The “to-the-front” method of the lat pulldown exercise allows for full arm extension and increased scapular retraction - both of which will lead to a more effective muscle contraction. People also tend to swing in attempt to draw momentum for assistance. If you find yourself needing to do this, simply lighten the weight and perhaps find a different way to impress the ladies in the gym. Because honestly, this way isn’t working anyway
Video
Execution
- Grasp bar using a wide overhand grip. Using your bodyweight to pull the bar down, sit with thighs under padding and position feet flat on the floor.
- Arch torso and slightly lean back.
- Exhale and initiate movement by depressing your elevated shoulders while keeping the arms straight. Once shoulders are lowered, continue movement by bending arms and pulling the bar towards the top of the chest. Pause briefly.
- Inhale and lower back down to starting position at a controlled speed. Ensure that you achieve full arm extension and shoulder elevation with every repetition.
- Repeat until the desired number of repetitions are completed.
Variations
Performing the lat pulldown exercise with shoulder width/underhand grip will draw additional recruitment from the biceps as well as the muscles down the centre of the back.
Dumbbell Pullovers
Description
The dumbbell pullover exercise is commonly used to develop the latissimus dorsi and achieve an expanded rib cage look. Although the prime movers are the lats, the motion also draws recruitment from the chest, which makes it a great transitional movement from chest to your back if your training opposing muscle groups. While performing the pullover exercise, ensure that your hips stay below your torso to maximize the stretch and contraction of the lats.
Video
The Dumbbell Pullover Exercise Video Is Coming Soon!
Execution
- Select an appropriately weighted dumbbell and position your upper back across the side of an exercise bench. With arms extended, hold the weight over your face and drop your hips slightly below your upper body.
- Inhale and in a gradual arcing movement, allow your arms to extend back until a full stretch is achieved. Hold position briefly.
- Exhale, apply force, and arc the weight up back to starting position.
- Repeat until desired number of repetitions are completed.
Variations
Replacing the stable bench with the instability of an exercise ball will trigger more stabilizer muscles to fire in order to maintain position. This is an advanced progression of the pullover exercise.
Straight Arm Pull Down
Description
Straight arm pulldowns are a great way to strengthen and develop the sides of the upper back -otherwise known as the latissimus dorsi. In comparison to performing lat pulldowns or pull ups, straight arm pulldowns isolate the lats while minimizing assistance from the biceps. The reduction in bicep recruitment allows a pre-exhaustion superset to be executed. Performing straight arm pulldowns prior to pull ups allows for lat isolation while keeping the biceps fresh.

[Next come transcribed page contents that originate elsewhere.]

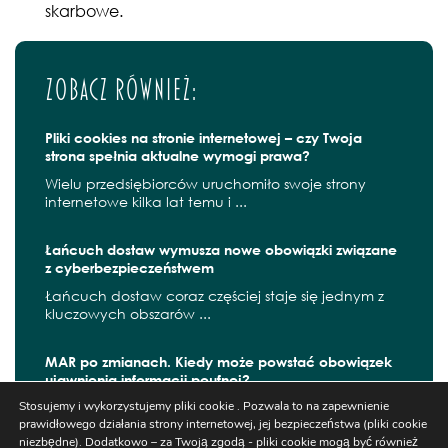
skarbowe.
Zobacz również:
Pliki cookies na stronie internetowej – czy Twoja
strona spełnia aktualne wymogi prawa?
Wielu przedsiębiorców uruchomiło swoje strony
internetowe kilka lat temu i ...
Łańcuch dostaw wymusza nowe obowiązki związane
z cyberbezpieczeństwem
Łańcuch dostaw coraz częściej staje się jednym z
kluczowych obszarów ...
MAR po zmianach. Kiedy może powstać obowiązek
ujawnienia informacji poufnej?
Stosujemy i wykorzystujemy pliki cookie . Pozwala to na zapewnienie
W czerwcu 2026 r. zaczęły obowiązywać kolejne
prawidłowego działania strony internetowej, jej bezpieczeństwa (pliki cookie
zmiany wynikające z ...
niezbędne). Dodatkowo – za Twoją zgodą - pliki cookie mogą być również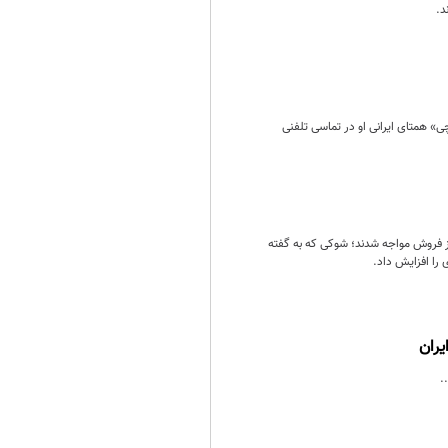
د.
» همتای ایرانی او در تماسی تلفنی
از فروش مواجه شدند؛ شوکی که به گفته
یران
.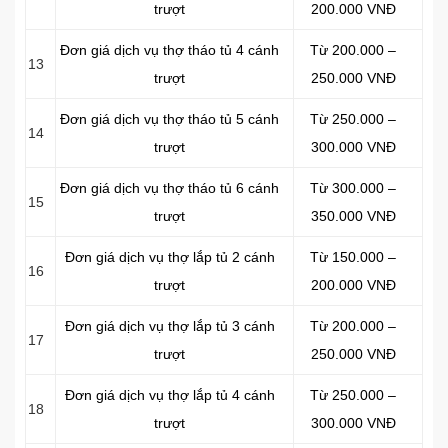
trượt
200.000 VNĐ
Đơn giá dịch vụ thợ tháo tủ 4 cánh
Từ 200.000 –
13
trượt
250.000 VNĐ
Đơn giá dịch vụ thợ tháo tủ 5 cánh
Từ 250.000 –
14
trượt
300.000 VNĐ
Đơn giá dịch vụ thợ tháo tủ 6 cánh
Từ 300.000 –
15
trượt
350.000 VNĐ
Đơn giá dịch vụ thợ lắp tủ 2 cánh
Từ 150.000 –
16
trượt
200.000 VNĐ
Đơn giá dịch vụ thợ lắp tủ 3 cánh
Từ 200.000 –
17
trượt
250.000 VNĐ
Đơn giá dịch vụ thợ lắp tủ 4 cánh
Từ 250.000 –
18
trượt
300.000 VNĐ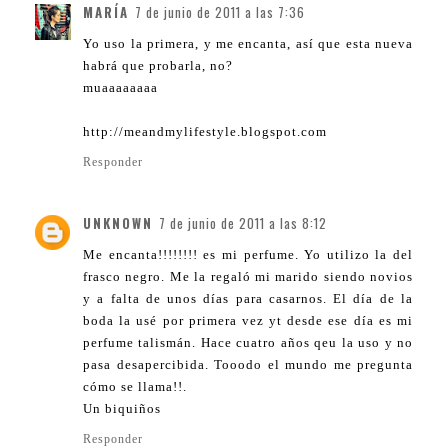
MARÍA
7 de junio de 2011 a las 7:36
Yo uso la primera, y me encanta, así que esta nueva
habrá que probarla, no?
muaaaaaaaa
http://meandmylifestyle.blogspot.com
Responder
UNKNOWN
7 de junio de 2011 a las 8:12
Me encanta!!!!!!!! es mi perfume. Yo utilizo la del
frasco negro. Me la regaló mi marido siendo novios
y a falta de unos días para casarnos. El día de la
boda la usé por primera vez yt desde ese día es mi
perfume talismán. Hace cuatro años qeu la uso y no
pasa desapercibida. Tooodo el mundo me pregunta
cómo se llama!!.
Un biquiños
Responder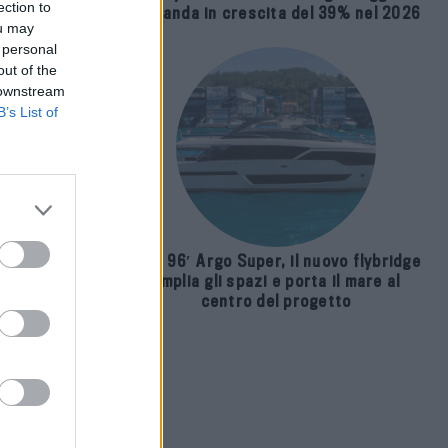
ection to
domanda in crescita del 39% nel 2026
ou may
 personal
out of the
 downstream
B’s List of
Riva 96′ Argo Super, il nuovo flybridge
amplia gli spazi e porta il mare al
centro del progetto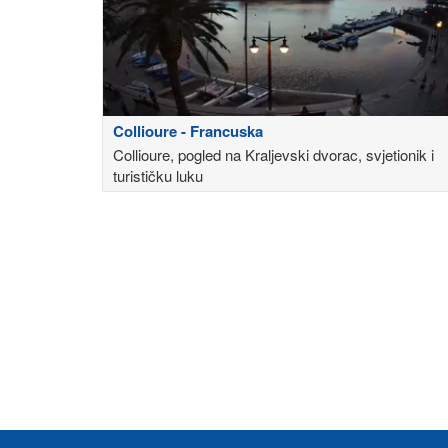
Collioure - Francuska
Collioure, pogled na Kraljevski dvorac, svjetionik i
turističku luku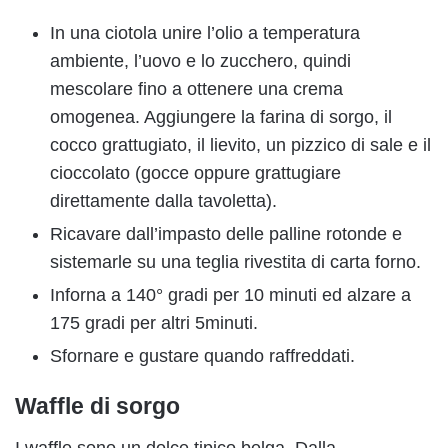
In una ciotola unire l’olio a temperatura
ambiente, l’uovo e lo zucchero, quindi
mescolare fino a ottenere una crema
omogenea. Aggiungere la farina di sorgo, il
cocco grattugiato, il lievito, un pizzico di sale e il
cioccolato (gocce oppure grattugiare
direttamente dalla tavoletta).
Ricavare dall’impasto delle palline rotonde e
sistemarle su una teglia rivestita di carta forno.
Inforna a 140° gradi per 10 minuti ed alzare a
175 gradi per altri 5minuti.
Sfornare e gustare quando raffreddati.
Waffle di sorgo
I waffle sono un dolce tipico belga. Dalla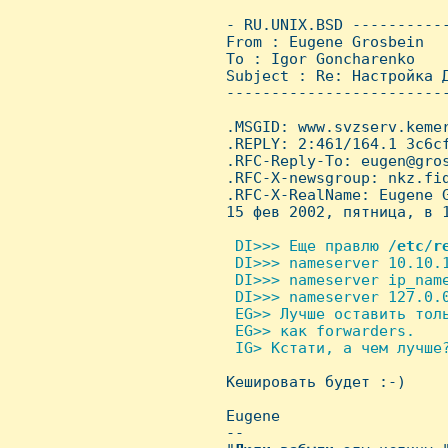
 - RU.UNIX.BSD ----------
 From : Eugene Grosbein  
 To : Igor Goncharenko

 Subject : Re: Hастройка Д
 ------------------------
 .MSGID: www.svzserv.kemer
 .REPLY: 2:461/164.1 3c6cf
 .RFC-Reply-To: eugen@gros
 .RFC-X-newsgroup: nkz.fid
 .RFC-X-RealName: Eugene G
 15 фев 2002, пятница, в 1
 DI>>> Еще правлю /
etc
/
r
  DI>>> nameserver 10.10.1
  DI>>> nameserver ip_name
  DI>>> nameserver 127.0.0
  EG>> Лучше оставить толь
  EG>> как forwarders.

  IG> Кстати, а чем лучше?

 Кешировать будет :-)

 Eugene

 -- 
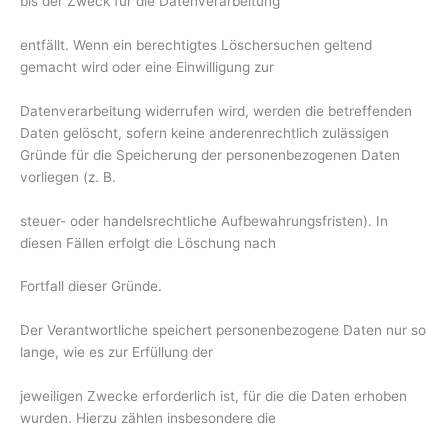
bis der Zweck für die Datenverarbeitung
entfällt. Wenn ein berechtigtes Löschersuchen geltend
gemacht wird oder eine Einwilligung zur
Datenverarbeitung widerrufen wird, werden die betreffenden
Daten gelöscht, sofern keine anderenrechtlich zulässigen
Gründe für die Speicherung der personenbezogenen Daten
vorliegen (z. B.
steuer- oder handelsrechtliche Aufbewahrungsfristen). In
diesen Fällen erfolgt die Löschung nach
Fortfall dieser Gründe.
Der Verantwortliche speichert personenbezogene Daten nur so
lange, wie es zur Erfüllung der
jeweiligen Zwecke erforderlich ist, für die die Daten erhoben
wurden. Hierzu zählen insbesondere die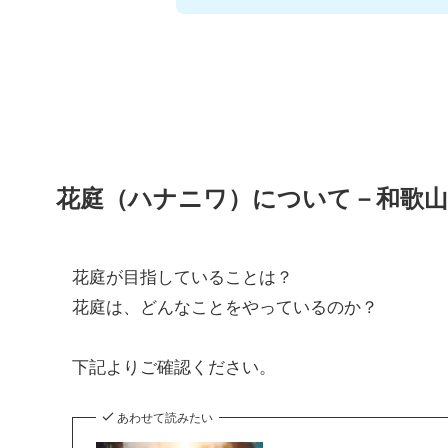
花庭（ハナニワ）について－和歌山
花庭が目指していることは？
花庭は、どんなことをやっているのか？
下記よりご確認ください。
あわせて読みたい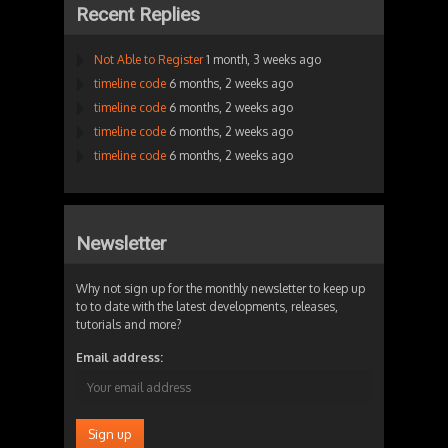
Recent Replies
Not Able to Register
1 month, 3 weeks ago
timeline code
6 months, 2 weeks ago
timeline code
6 months, 2 weeks ago
timeline code
6 months, 2 weeks ago
timeline code
6 months, 2 weeks ago
Newsletter
Why not sign up for the monthly newsletter to keep up
to to date with the latest developments, releases,
tutorials and more?
Email address: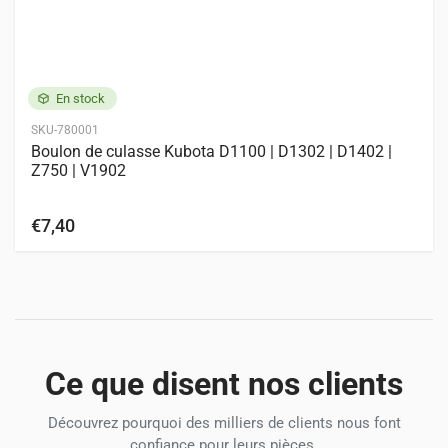
En stock
SKU-780001
Boulon de culasse Kubota D1100 | D1302 | D1402 |
Z750 | V1902
€7,40
Ce que disent nos clients
Découvrez pourquoi des milliers de clients nous font
confiance pour leurs pièces.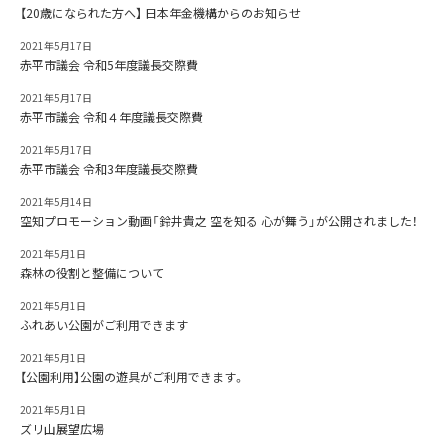
【20歳になられた方へ】 日本年金機構からのお知らせ
2021年5月17日
赤平市議会 令和5年度議長交際費
2021年5月17日
赤平市議会 令和４年度議長交際費
2021年5月17日
赤平市議会 令和3年度議長交際費
2021年5月14日
空知プロモーション動画「鈴井貴之 空を知る 心が舞う」が公開されました！
2021年5月1日
森林の役割と整備について
2021年5月1日
ふれあい公園がご利用できます
2021年5月1日
【公園利用】公園の遊具がご利用できます。
2021年5月1日
ズリ山展望広場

Therefore, when you make the immediate transition to pull ups, which draw upon the biceps for assistance, the lats will be taken to a further extent of failure.
Execution
- Hook a straight pulldown bar on a upright cable attachment.
- Using an overhand grip, place the hands around the bar with the arms positioned slightly wider than shoulder width apart. There should be a slight bend at the elbows.
- Bend over slightly at the hips and stick the buttocks out while keeping your back straight.
- Exhale and while keeping the arms straight, lower them down towards the upper thigh.
- Inhale and at a controlled speed, raise the arms back up to starting position.
- Repeat until the desired number of repetitions are completed.